Is sustainability sustainable?
This is the first of four articles that will explore the issue of environmental sustainability.
A recent National Party press release revealed the fact that the Army has a brand new $3.8 million, 8 megawatt coal-fired boiler that provides hot water and space heating to its 70-odd buildings in Waiouru. Nick Smith, the National Party Climate Change spokesperson says, “The emissions from this new coal-fired boiler (34,000 tonnes/year) exceed by 100-fold the savings that the Ministry for the Environment will make by going carbon neutral (337 tonnes/year), and those of the ministerial car fleet going fuel efficient (550 tonnes/year) by 60-fold.”
Of course the National Party are having a dig at the government and their climate change policies. Whether they would be any better is debatable but their statements do highlight an important question: Are sustainable practices just like putting a new lick of paint on the Titanic?
In his new book, The Revenge of Gaia, the leading scientist James Lovelock makes the point that sustainable development is a contradiction in terms: a red herring expounded by government and business interests alike. He says that sustainable development could have worked if we had started many years ago but it is now too late and what he calls for is a “sustainable retreat”.
The fact is that any and all efforts to be more energy and resource efficient are welcome, and they do make a difference. However Lovelock and many others believe it is just delaying the inevitable: the overheating of the earth. Lovelock is saying that the damage is done, we are ‘losing’ so-to-speak and we can’t win unless we retreat and do something completely different. He says we must stop using fossil fuels now and find alternatives.
Sustainability is defined as an approach that meets the needs of today without affecting the ability to meet the needs of tomorrow. Sustainable practices (whether you want to view them as development or as retreat) fit into three interwoven strands. The first strand is efficiency – using less energy and resources to do the same thing. The second is finding and using alternatives to finite and polluting resources like coal and oil. The third strand is the offsetting (or compensating for) any pollutants, eg. greenhouse gases, that are created.
This is the fundamental mechanism for sustainability but it is driven and/or affected by a number of factors including level of awareness and knowledge, social attitudes and the availability and cost of solutions.
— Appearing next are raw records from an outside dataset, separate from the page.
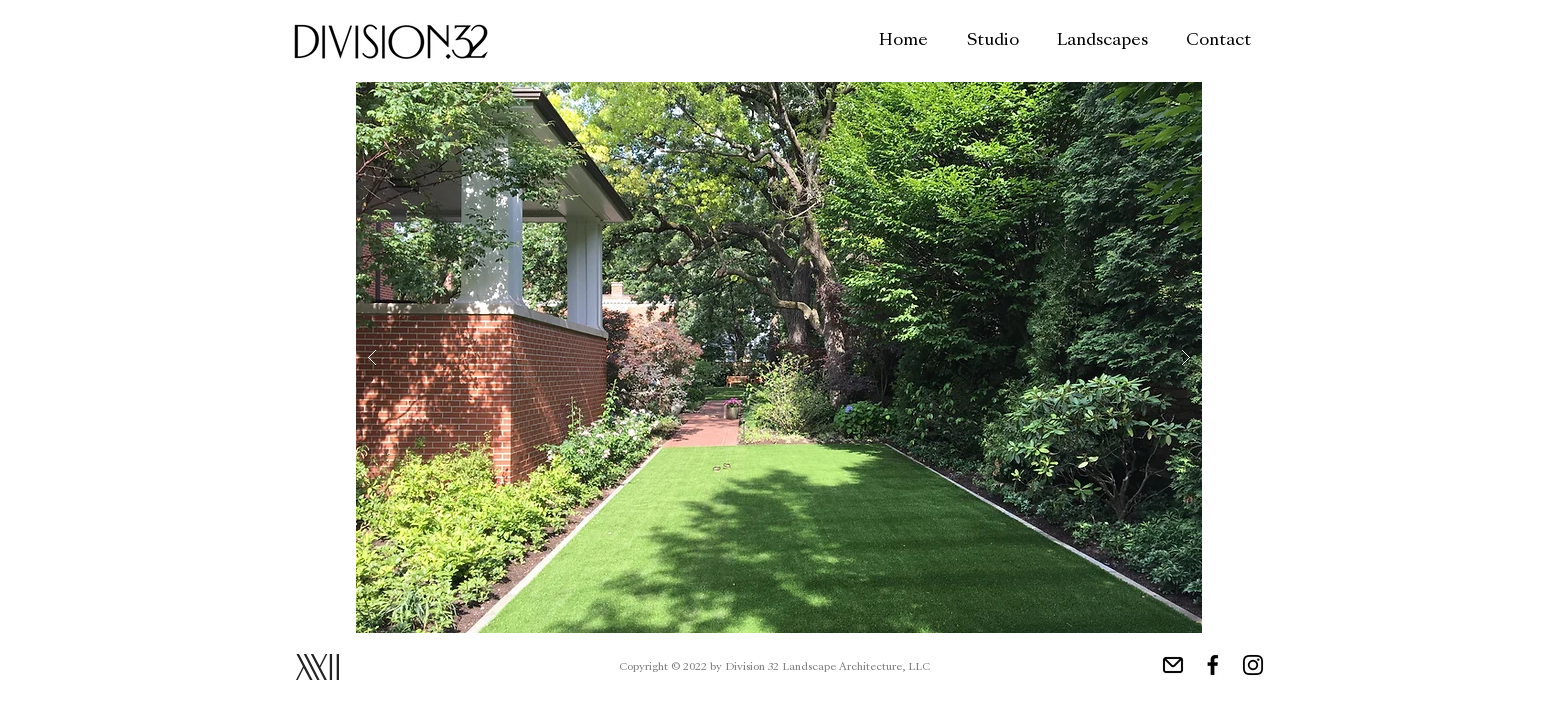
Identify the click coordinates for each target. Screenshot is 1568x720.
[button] (779, 357)
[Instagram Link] (1253, 665)
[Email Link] (1173, 665)
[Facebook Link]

An example of how attitudes affects sustainability is the issue of nuclear energy. James Lovelock is a strong advocate of nuclear energy as a fuel source. All alternatives to fossil fuels have their pros and cons and he sees nuclear fission generators as having the best pro/con ratio; his case is compelling. New Zealand has made a stand against nuclear energy. We know that New Zealand is blessed with a large number of renewable sources of electricity – hydro, geothermal and wind make up nearly 70% of all electricity generated. However the use of fossil fuels, especially coal, for electricity generation is still growing and, as Table 1 highlights, electricity is just one fuel type used. In fact electricity makes up less than 25% of the total fuel delivered in New Zealand. 65% of delivered fuel is fossil fuels which are mostly used for transport and heating devices (such as the Army’s boiler). This is an enormous amount of energy that we need to find alternatives for. To replace those fossil fuels with ‘clean’ energy eg. wind energy would mean the construction of many thousands of wind turbines. Wind might be renewable but it is fickle too whereas nuclear energy provides enormous amounts of energy at a constant rate.
New Zealand is unlikely to ever have a fission generator. However in the future we may well build fusion generators. If fusion generation technology becomes viable it will eliminate all of the issues we have with a fission generator – radioactive waste and the danger of meltdown and other accidents.
Table 1 also highlights the efficiency of the different types of fuels, transport fuel being the least efficient. It shows that almost 60% of delivered fuel is wasted through inefficient use. So, to be sustainable we need to become more efficient, we need to find alternatives and we need to clean-up, recycle or otherwise offset the pollution and waste that we create.
The next three articles will cover each of the three strands of sustainability.